We managed to sustain revenue momentum even in the second quarter. Domestic formulations business reported 38 per cent growth in the second quarter consistently outpacing IPM growth and our covered market growth. As per IQVIA Dec MAT 21 data, JB is the fastest growing pharmaceutical company among the top 30 companies for CY-2021. Our international business revenue grew at 36 per cent in the second quarter. The higher growth reflected in reported numbers is due to the lower base impact of Q2FY21, where some revenue got deferred to Q3FY21. Headwinds continue for international markets due to COVID uncertainties and logistics challenges.

 

Can you shed some light on the outlook for JB’s growth post the acquisition of brands and related assets from Sanzyme, a leading player in the probiotics and hormones segment? What is the overall growth trend for the probiotics market going forward and what beneficial synergies will be created post-acquisition?  

The acquisition will mark JB’s entry into the fast-growing probiotics, therapeutic nutraceuticals and reproductive health market with an attractive set of brands. JB will be amongst the top five probiotics players, in a segment that is growing at over 15 per cent. This category creates synergies with its strong prescriber base in gastroenterology and nephrology segments. Leading brands in the category like Sporlac, Lobun, Oxalo, Pubergen and Gynogen will now be part of the JB franchise. This is our first acquisition and allows us to expand our presence into new therapeutic areas and new addressable opportunities in the Indian pharmaceutical market. This is in line with our stated objective of building big brands through category leaders. Sanzyme has been a pioneer in the probiotics segment and we wish to build further on this legacy  

 

With inflation leading to a rise in input costs, what cost optimization measures are you implementing to safeguard profit margins?   
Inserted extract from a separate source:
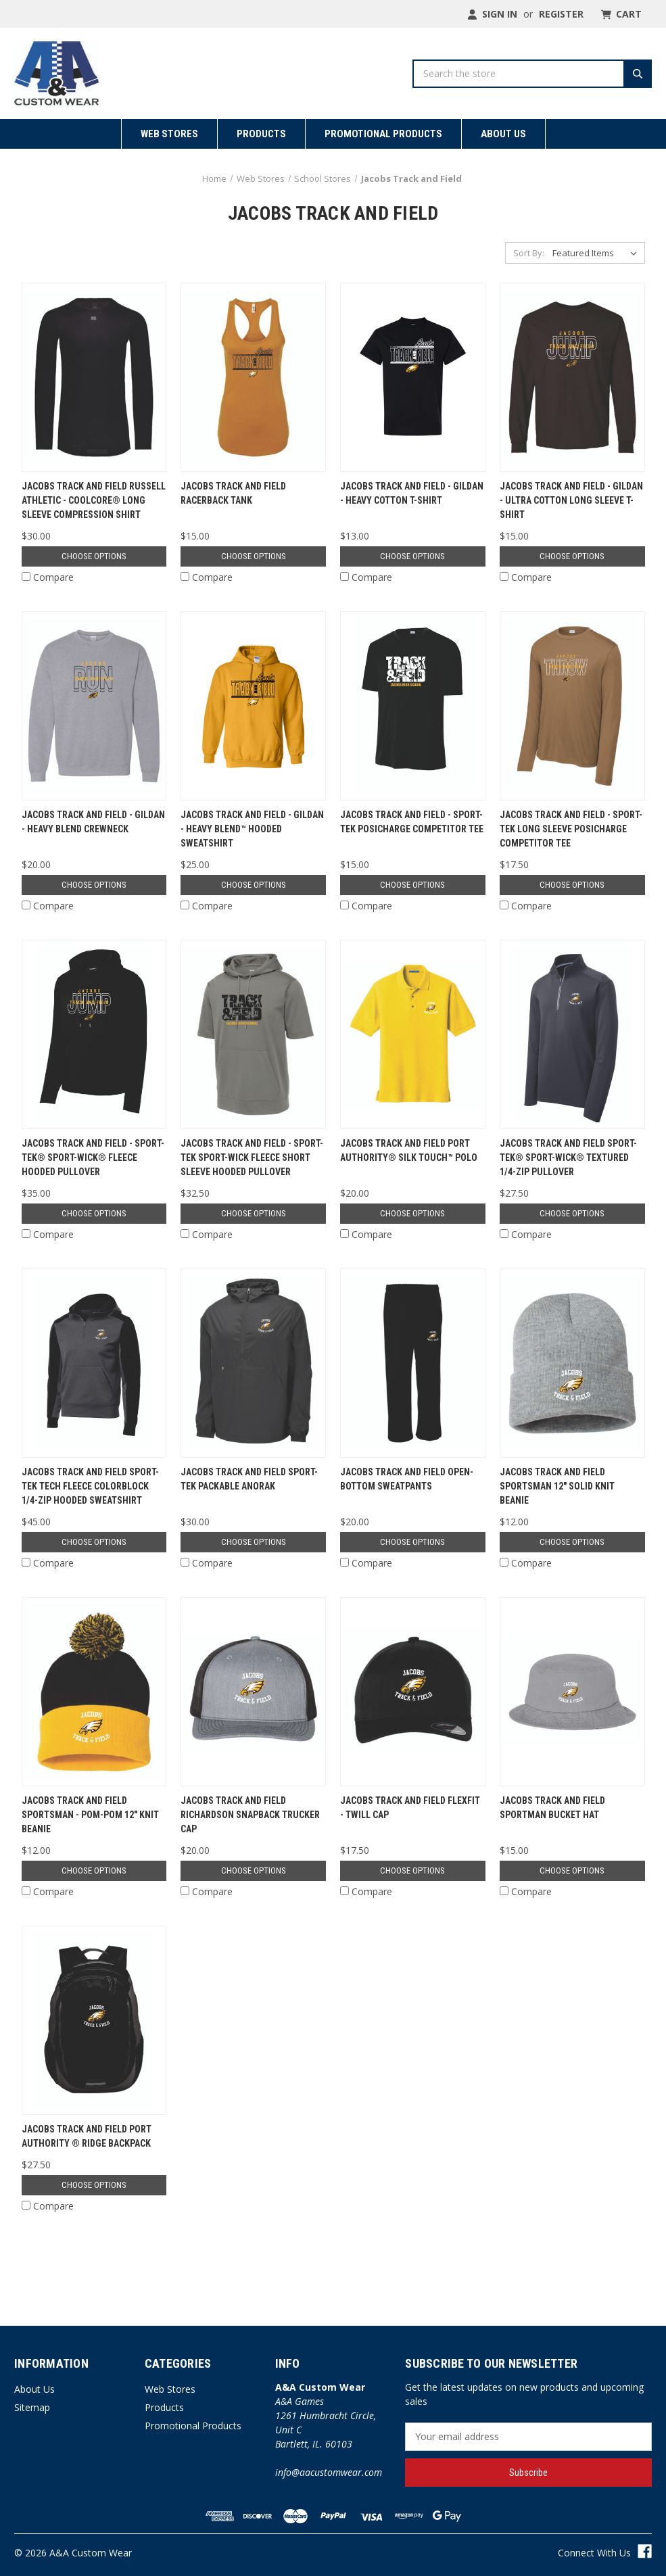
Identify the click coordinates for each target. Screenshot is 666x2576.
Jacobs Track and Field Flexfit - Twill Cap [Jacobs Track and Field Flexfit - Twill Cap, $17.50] (410, 1807)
The inflation in input costs has been significant for the pharmaceutical industry and this has put pressure on gross margins for the entire industry. We at JB have put a tight leash on all expenditures especially discretionary. We have already begun to implement cost efficiencies and cost control measures across all our spheres of operations.  

 

What is your earnings outlook for the upcoming quarter?  

 We continue to maintain that the focus will be on market-beating growth for the India market and to sustain operating margins before ESOP charges in the 26 to 27 per cent range for FY 2021-22.